Konica Minolta Dimage A2
An Optical Analysis
This test of the Konica Minolta Dimage A2 camera and lens was conducted using DxO Analyzer. If you are not familiar with this optical testing system please read this tutorial. Without being familiar with how the tests are conducted, and how to read them, there's not much point in proceeding.
The purpose of this test report is to support the empirical findings of my field test of this system. Though the tests on this page are interesting and informative (as well as accurate and repeatable), they really only tell us about selected aspects of a camera or lens' capabilities.
About The Tests
As you can see from the DxO Tutorial there are a large number of charts and text graphs produced for each of the four tests — Distortion & Chromatic Aberration, Vignetting, Noise and Blur. A more comprehensive test would have to be done at all available apertures, all available ISO speeds, and at a large cross-section of focal lengths (in the case of zoom lenses). This would not only take an inordinately large amount of time to conduct, but would take up far to much space here and likely not be of much interest.

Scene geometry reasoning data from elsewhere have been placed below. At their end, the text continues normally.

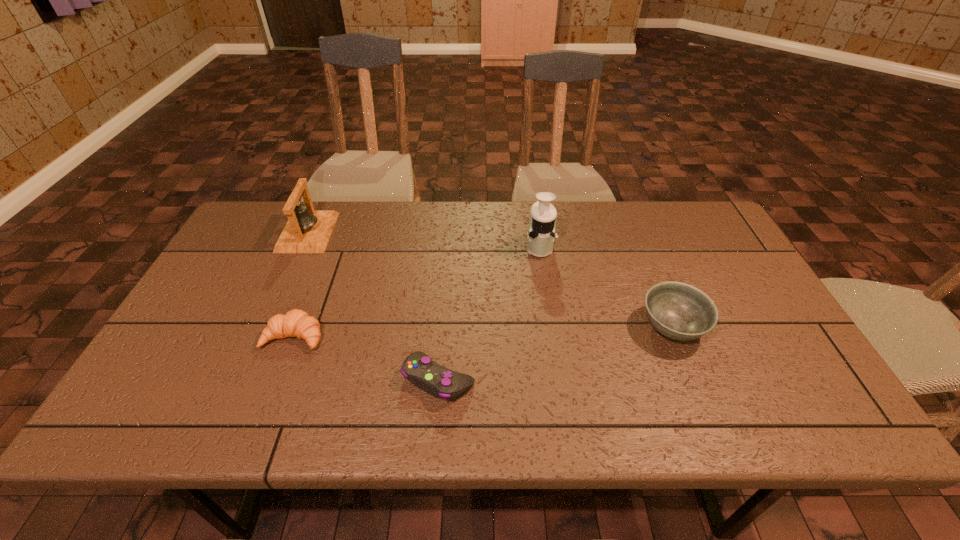 Where is `free space located on the front of the crescent roll`? free space located on the front of the crescent roll is located at coordinates point(266,410).

Find the location of a particular element. This screenshot has width=960, height=540. vacant space situated 0.290m on the back of the control is located at coordinates (447, 271).

The height and width of the screenshot is (540, 960). What are the coordinates of `juicer situated at the far edge` in the screenshot? It's located at (541, 231).

This screenshot has width=960, height=540. I want to click on bell that is positioned at the far edge, so click(307, 230).

This screenshot has width=960, height=540. What are the coordinates of `object that is at the near edge` in the screenshot? It's located at (434, 379).

Where is `object located in the left edge section of the desktop`? The height and width of the screenshot is (540, 960). object located in the left edge section of the desktop is located at coordinates (307, 230).

Find the location of a particular element. The image size is (960, 540). object located in the far left corner section of the desktop is located at coordinates (307, 230).

Find the location of a particular element. Image resolution: width=960 pixels, height=540 pixels. vacant space at the far edge of the desktop is located at coordinates (467, 213).

Where is `vacant space at the near edge of the desktop`? This screenshot has height=540, width=960. vacant space at the near edge of the desktop is located at coordinates (412, 415).

Where is `free location at the right edge of the desktop`? The height and width of the screenshot is (540, 960). free location at the right edge of the desktop is located at coordinates (756, 305). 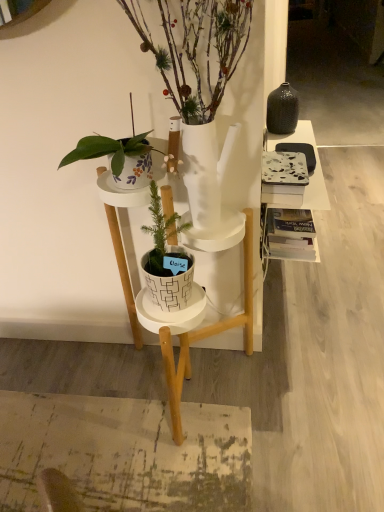 This screenshot has width=384, height=512. I want to click on blank area to the left of white matte plant stand at center, so click(76, 402).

Consequently in this and other tests using DxO Analyzer I am publishing just one complete set of charts — those done at f/5.6, which is typically an optimum aperture for most lenses. In the case of zoom lenses this test is also done at a mid-position in the lens' focal length range. I also post data for other F stops, ISO ratings and in the case of zooms a selection of focal length, including the widest and longest. In my comments to each section I also draw attention to extremes of performance, such as maximum vignetting, greatest and least noise, etc.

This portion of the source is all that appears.